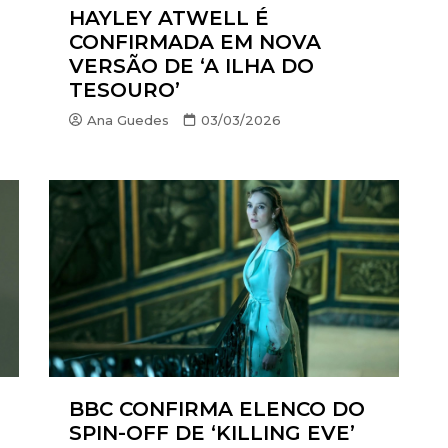
HAYLEY ATWELL É
CONFIRMADA EM NOVA
VERSÃO DE ‘A ILHA DO
TESOURO’
Ana Guedes
03/03/2026
BBC CONFIRMA ELENCO DO
SPIN-OFF DE ‘KILLING EVE’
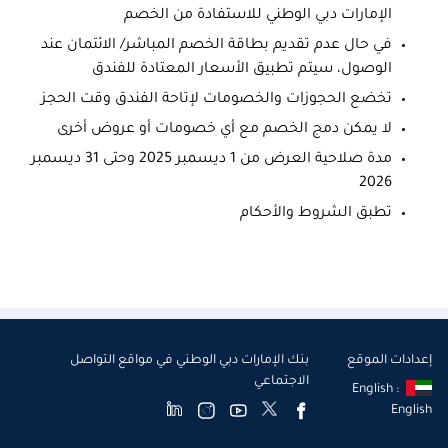
الإمارات دبي الوطني للاستفادة من الخصم
في حال عدم تقديم بطاقة الخصم المباشر/ الائتمان عند
الوصول، سيتم تطبيق الأسعار المعتادة للفندق
تخضع الحجوزات والخصومات لإتاحة الفندق وقت الحجز
لا يمكن دمج الخصم مع أي خصومات أو عروض أخرى
مدة صلاحية العرض من 1 ديسمبر 2025 وحتى 31 ديسمبر
2026
تطبق الشروط والأحكام
إعدادات الموقع
بنك الإمارات دبي الوطني في مواقع التواصل
الاجتماعي
English :
English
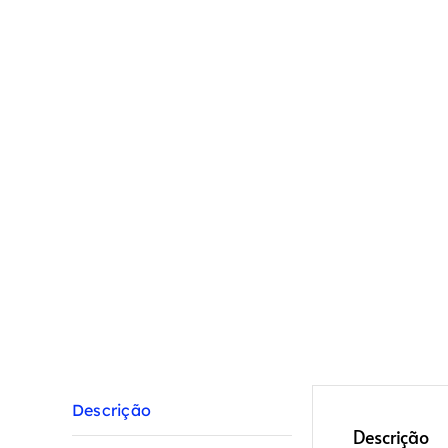
Descrição
Descrição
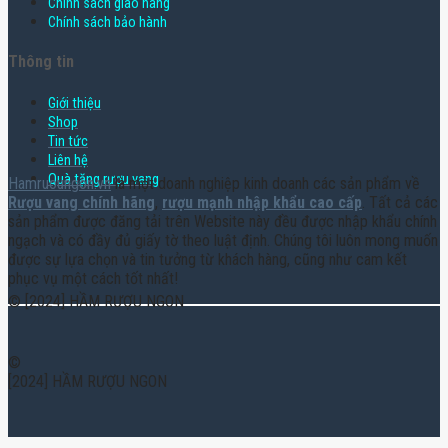
Chính sách giao hàng
Chính sách bảo hành
Thông tin
Giới thiệu
Shop
Tin tức
Liên hệ
Quà tặng rượu vang
Hamruoungon.vn
là một doanh nghiệp kinh doanh các sản phẩm về
Rượu vang chính hãng
,
rượu mạnh nhập khẩu cao cấp
. Tất cả các
sản phẩm được đăng tải trên Website này đều được nhập khẩu chính
ngạch và có đầy đủ giấy tờ theo luật định. Chúng tôi luôn mong muốn
được sự lựa chọn và tin tưởng từ khách hàng, cũng như cam kết
phục vụ một cách tốt nhất!
© [2024] HẦM RƯỢU NGON
©
[2024] HẦM RƯỢU NGON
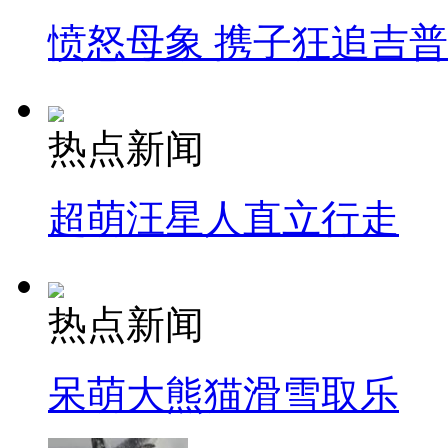
愤怒母象 携子狂追吉
热点新闻
超萌汪星人直立行走
热点新闻
呆萌大熊猫滑雪取乐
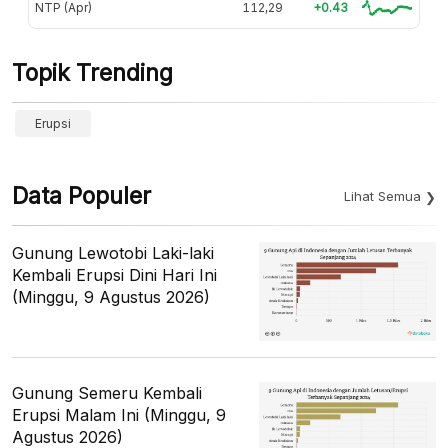
NTP (Apr)
112,29
+0.43
Topik Trending
Erupsi
Data Populer
Lihat Semua
Gunung Lewotobi Laki-laki
Kembali Erupsi Dini Hari Ini
(Minggu, 9 Agustus 2026)
Gunung Semeru Kembali
Erupsi Malam Ini (Minggu, 9
Agustus 2026)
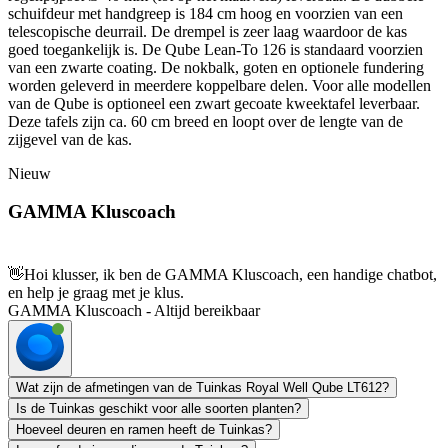
schuifdeur met handgreep is 184 cm hoog en voorzien van een
telescopische deurrail. De drempel is zeer laag waardoor de kas
goed toegankelijk is. De Qube Lean-To 126 is standaard voorzien
van een zwarte coating. De nokbalk, goten en optionele fundering
worden geleverd in meerdere koppelbare delen. Voor alle modellen
van de Qube is optioneel een zwart gecoate kweektafel leverbaar.
Deze tafels zijn ca. 60 cm breed en loopt over de lengte van de
zijgevel van de kas.
Nieuw
GAMMA Kluscoach
👋
Hoi klusser, ik ben de GAMMA Kluscoach, een handige chatbot,
en help je graag met je klus.
GAMMA Kluscoach - Altijd bereikbaar
Wat zijn de afmetingen van de Tuinkas Royal Well Qube LT612?
Is de Tuinkas geschikt voor alle soorten planten?
Hoeveel deuren en ramen heeft de Tuinkas?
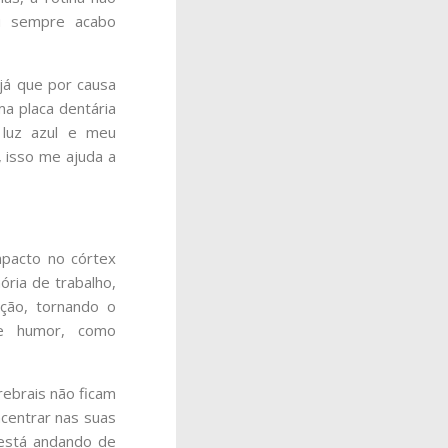
eu sempre acabo
 já que por causa
a placa dentária
 luz azul e meu
 isso me ajuda a
pacto no córtex
ória de trabalho,
nção, tornando o
de humor, como
rebrais não ficam
ncentrar nas suas
 está andando de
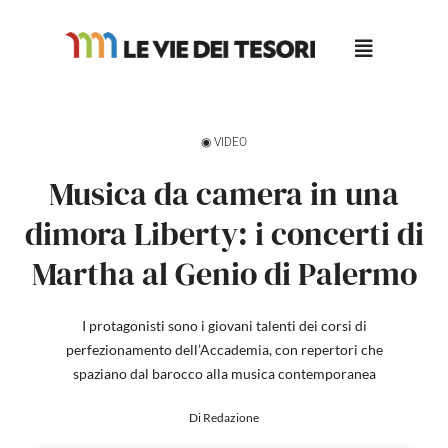
Salta
al
contenuto
◉ VIDEO
Musica da camera in una
dimora Liberty: i concerti di
Martha al Genio di Palermo
I protagonisti sono i giovani talenti dei corsi di
perfezionamento dell’Accademia, con repertori che
spaziano dal barocco alla musica contemporanea
Di Redazione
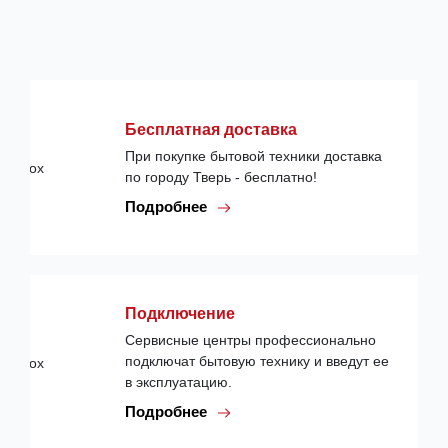
Бесплатная доставка
При покупке бытовой техники доставка
по городу Тверь - бесплатно!
Подробнее
Подключение
Сервисные центры профессионально
подключат бытовую технику и введут ее
в эксплуатацию.
Подробнее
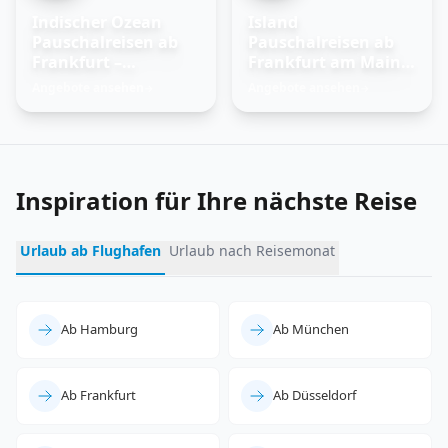
Indischer Ozean
Island
Pauschalreisen ab
Pauschalreisen ab
Frankfurt –
Frankfurt am Main –
Trauminseln
Feuer und Eis
Angebote ansehen
Angebote ansehen
→
→
entdecken
erleben
Inspiration für Ihre nächste Reise
Urlaub ab Flughafen
Urlaub nach Reisemonat
Ab Hamburg
Ab München
Ab Frankfurt
Ab Düsseldorf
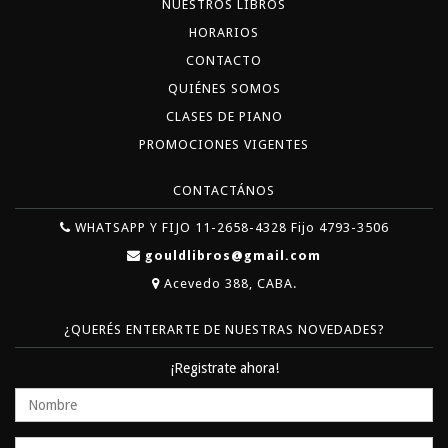
NUESTROS LIBROS
HORARIOS
CONTACTO
QUIÉNES SOMOS
CLASES DE PIANO
PROMOCIONES VIGENTES
CONTACTÁNOS
WHATSAPP Y FIJO 11-2658-4328 Fijo 4793-3506
gouldlibros@gmail.com
Acevedo 388, CABA.
¿QUERÉS ENTERARTE DE NUESTRAS NOVEDADES?
¡Registrate ahora!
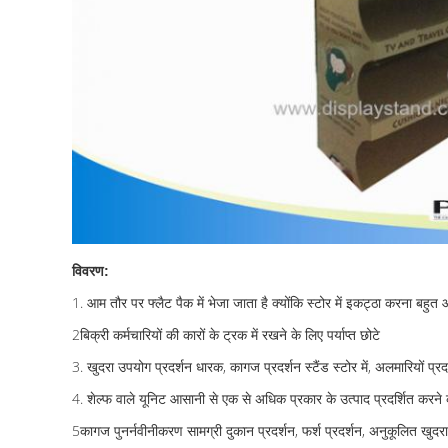
विवरण:
1. आम तौर पर फ्लैट पैक में भेजा जाता है क्योंकि स्टोर में इकट्ठा करना बहुत
2बिक्री कर्मचारियों की कारों के ट्रक में रखने के लिए पर्याप्त छोटे
3. खुदरा उपयोग प्रदर्शन धारक, कागज प्रदर्शन स्टैंड स्टोर में, अलमारियों प्रद
4. शेल्फ वाले यूनिट आसानी से एक से अधिक प्रकार के उत्पाद प्रदर्शित करने की
5कागज पुनर्नवीनीकरण सामग्री दुकान प्रदर्शन, फर्श प्रदर्शन, अनुकूलित खुदरा ध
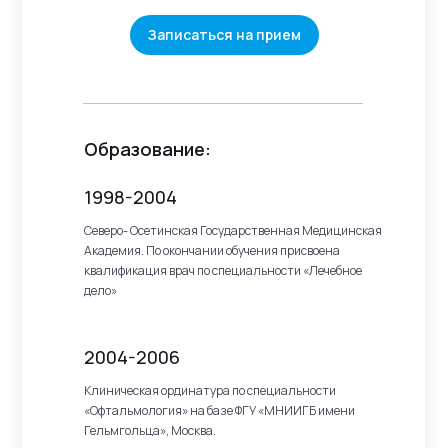
Записаться на прием
Образование:
1998-2004
Северо- Осетинская Государственная Медицинская
Академия. По окончании обучения присвоена
квалификация врач по специальности «Лечебное
дело»
2004-2006
Клиническая ординатура по специальности
«Офтальмология» на базе ФГУ «МНИИГБ имени
Гельмгольца», Москва.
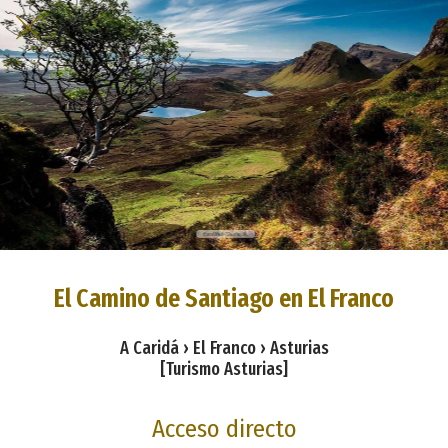
El Camino de Santiago en El Franco
A Caridá › El Franco › Asturias
[Turismo Asturias]
Acceso directo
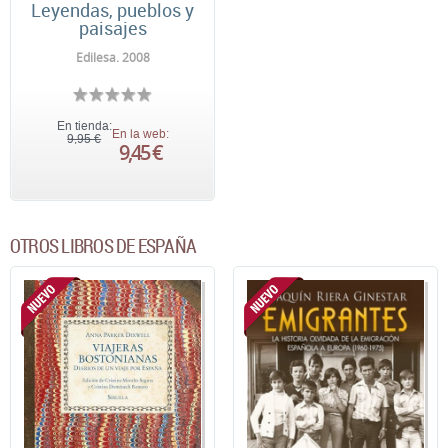
Leyendas, pueblos y
paisajes
Edilesa. 2008
En tienda:
En la web:
9,95 €
9,45 €
OTROS LIBROS DE ESPAÑA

> What the task requires:
From first line to last, return the records verbatim without their pictures.

> Written reply:
HAYLEY ATWELL É
CONFIRMADA EM NOVA
VERSÃO DE ‘A ILHA DO
TESOURO’
Ana Guedes
03/03/2026
BBC CONFIRMA ELENCO DO
SPIN-OFF DE ‘KILLING EVE’
الإمارات دبي الوطني للاستفادة من الخصم
في حال عدم تقديم بطاقة الخصم المباشر/ الائتمان عند
الوصول، سيتم تطبيق الأسعار المعتادة للفندق
تخضع الحجوزات والخصومات لإتاحة الفندق وقت الحجز
لا يمكن دمج الخصم مع أي خصومات أو عروض أخرى
مدة صلاحية العرض من 1 ديسمبر 2025 وحتى 31 ديسمبر
2026
تطبق الشروط والأحكام
إعدادات الموقع
بنك الإمارات دبي الوطني في مواقع التواصل
الاجتماعي
English :
English
Descrição
Descrição
Chính sách giao hàng
Chính sách bảo hành
Thông tin
Giới thiệu
Shop
Tin tức
Liên hệ
Quà tặng rượu vang
Hamruoungon.vn
là một doanh nghiệp kinh doanh các sản phẩm về
Rượu vang chính hãng
,
rượu mạnh nhập khẩu cao cấp
. Tất cả các
sản phẩm được đăng tải trên Website này đều được nhập khẩu chính
ngạch và có đầy đủ giấy tờ theo luật định. Chúng tôi luôn mong muốn
được sự lựa chọn và tin tưởng từ khách hàng, cũng như cam kết
phục vụ một cách tốt nhất!
© [2024] HẦM RƯỢU NGON
©
[2024] HẦM RƯỢU NGON
愤怒母象 携子狂追吉
热点新闻
超萌汪星人直立行走
热点新闻
呆萌大熊猫滑雪取乐
NTP (Apr)
112,29
+0.43
Topik Trending
Erupsi
Data Populer
Lihat Semua
Gunung Lewotobi Laki-laki
Kembali Erupsi Dini Hari Ini
(Minggu, 9 Agustus 2026)
Gunung Semeru Kembali
Erupsi Malam Ini (Minggu, 9
Agustus 2026)
schuifdeur met handgreep is 184 cm hoog en voorzien van een
telescopische deurrail. De drempel is zeer laag waardoor de kas
goed toegankelijk is. De Qube Lean-To 126 is standaard voorzien
van een zwarte coating. De nokbalk, goten en optionele fundering
worden geleverd in meerdere koppelbare delen. Voor alle modellen
van de Qube is optioneel een zwart gecoate kweektafel leverbaar.
Deze tafels zijn ca. 60 cm breed en loopt over de lengte van de
zijgevel van de kas.
Nieuw
GAMMA Kluscoach
👋
Hoi klusser, ik ben de GAMMA Kluscoach, een handige chatbot,
en help je graag met je klus.
GAMMA Kluscoach - Altijd bereikbaar
Wat zijn de afmetingen van de Tuinkas Royal Well Qube LT612?
Is de Tuinkas geschikt voor alle soorten planten?
Hoeveel deuren en ramen heeft de Tuinkas?
eu sempre acabo
 já que por causa
a placa dentária
 luz azul e meu
 isso me ajuda a
pacto no córtex
ória de trabalho,
nção, tornando o
de humor, como
rebrais não ficam
ncentrar nas suas
 está andando de
Salta
al
contenuto
◉ VIDEO
Musica da camera in una
dimora Liberty: i concerti di
Martha al Genio di Palermo
I protagonisti sono i giovani talenti dei corsi di
perfezionamento dell’Accademia, con repertori che
spaziano dal barocco alla musica contemporanea
Di Redazione
Бесплатная доставка
При покупке бытовой техники доставка
по городу Тверь - бесплатно!
Подробнее
Подключение
Сервисные центры профессионально
подключат бытовую технику и введут ее
в эксплуатацию.
Подробнее
Indischer Ozean
Island
Pauschalreisen ab
Pauschalreisen ab
Frankfurt –
Frankfurt am Main –
Trauminseln
Feuer und Eis
Angebote ansehen
Angebote ansehen
→
→
entdecken
erleben
Inspiration für Ihre nächste Reise
Urlaub ab Flughafen
Urlaub nach Reisemonat
Ab Hamburg
Ab München
Ab Frankfurt
Ab Düsseldorf
NUESTROS LIBROS
HORARIOS
CONTACTO
QUIÉNES SOMOS
CLASES DE PIANO
PROMOCIONES VIGENTES
CONTACTÁNOS
WHATSAPP Y FIJO 11-2658-4328 Fijo 4793-3506
gouldlibros@gmail.com
Acevedo 388, CABA.
¿QUERÉS ENTERARTE DE NUESTRAS NOVEDADES?
¡Registrate ahora!
विवरण:
1. आम तौर पर फ्लैट पैक में भेजा जाता है क्योंकि स्टोर में इकट्ठा करना बहुत
2बिक्री कर्मचारियों की कारों के ट्रक में रखने के लिए पर्याप्त छोटे
3. खुदरा उपयोग प्रदर्शन धारक, कागज प्रदर्शन स्टैंड स्टोर में, अलमारियों प्रद
4. शेल्फ वाले यूनिट आसानी से एक से अधिक प्रकार के उत्पाद प्रदर्शित करने की
5कागज पुनर्नवीनीकरण सामग्री दुकान प्रदर्शन, फर्श प्रदर्शन, अनुकूलित खुदरा ध
Записаться на прием
Образование:
1998-2004
Северо- Осетинская Государственная Медицинская
Академия. По окончании обучения присвоена
квалификация врач по специальности «Лечебное
дело»
2004-2006
Клиническая ординатура по специальности
«Офтальмология» на базе ФГУ «МНИИГБ имени
Гельмгольца», Москва.
El Camino de Santiago en El Franco
A Caridá › El Franco › Asturias
[Turismo Asturias]
Acceso directo
Leyendas, pueblos y
paisajes
Edilesa. 2008
En tienda:
En la web:
9,95 €
9,45 €
OTROS LIBROS DE ESPAÑA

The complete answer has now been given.